On December 10th, The Washington Free Beacon posted an article which may explain why we are not hearing an awful lot from the Durham investigation.
The article reports:
A top adviser to Attorney General Merrick Garland is facing calls to recuse herself from the Justice Department’s investigation of the Trump-Russia probe, which has looked into the actions of her husband, National Security Adviser Jake Sullivan.
Margaret Goodlander serves as counsel to Garland, who oversees Special Counsel John Durham’s investigation. Garland has oversight of Durham’s budget, the scope of the investigation, and the release of a report Durham is believed to be writing. Sullivan, who married Goodlander in 2015, has been referenced in Durham’s indictment of a cybersecurity lawyer who worked for the Clinton campaign. While there is no indication that Durham is targeting Sullivan, the national security adviser could be a witness for the investigation given that he was a foreign policy adviser to Hillary Clinton’s 2016 presidential campaign. Durham’s report could also reveal embarrassing details about Sullivan’s work on the campaign to dig up dirt on Donald Trump’s possible links to Russia.
A spokesman for the Justice Department said Goodlander “has no role in Mr. Durham’s investigation,” but it is unclear whether she has formally recused herself from the matter or whether the Durham probe is outside her Justice Department portfolio. Fox News reported that Goodlander advises Garland on antitrust and international issues.
Sen. Chuck Grassley (R., Iowa) and the watchdog group Empower Oversight say Goodlander should be formally recused from the Durham investigation to maintain public trust in the probe.

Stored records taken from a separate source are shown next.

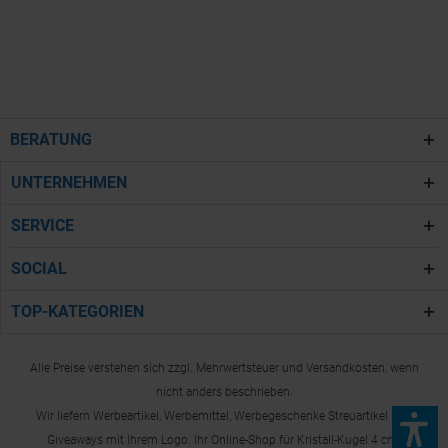
BERATUNG
UNTERNEHMEN
SERVICE
SOCIAL
TOP-KATEGORIEN
Alle Preise verstehen sich zzgl. Mehrwertsteuer und Versandkosten, wenn
nicht anders beschrieben.
Wir liefern Werbeartikel, Werbemittel, Werbegeschenke Streuartikel und
Giveaways mit Ihrem Logo. Ihr Online-Shop für Kristall-Kugel 4 cm.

Maybe I’m missing something, but if your husband is under investigation by the Justice Department, you shouldn’t be working for the Justice Department.
The article concludes:
According to the indictment, Sussmann’s (indicted cybersecurity lawyer Michael Sussmann) former Perkins Coie partner, Marc Elias, in September 2016 briefed Sullivan and others on the Clinton team about his firm’s efforts to investigate the Alfa Bank data. Sullivan days before the election issued a statement that cited the Alfa-Trump allegations as evidence of collusion. It was unknown at the time that the Clinton campaign was investigating the Alfa Bank issue. The FBI later determined that there was no nefarious link between the bank and Trump.
Elias was the attorney who hired Fusion GPS, the firm that commissioned the Steele dossier. Durham indicted the primary source for the dossier, Igor Danchenko, on charges that Danchenko lied to the FBI about the identity of his sources. Dancheko allegedly lied by saying that a longtime Democratic operative, Charles Dolan, was not one of his sources.
Grassley and Empower Oversight have pressed the Justice Department over the recusal of another official, Susan Hennessey, who has pushed the false claim that the Trump campaign colluded with Russia. Hennessey, who serves in the national security division, last year criticized Durham’s investigation, calling it “partisan silliness.”
Grassley said Garland has stonewalled his requests for information about Hennessey and other Justice Department officials’ conflicts of interest.
“I’ve raised concerns about potential conflicts of several Biden Justice Department officials and can’t get a straight answer from the attorney general,” he told the Free Beacon.
The Free Beacon was once a client of Fusion GPS. All of the work Fusion GPS performed for the Free Beacon was based on public sources, and none of the work product appeared in the Steele dossier. For more information, see here.
The swamp is deeper and has more entangled vines than most of us ever imagined.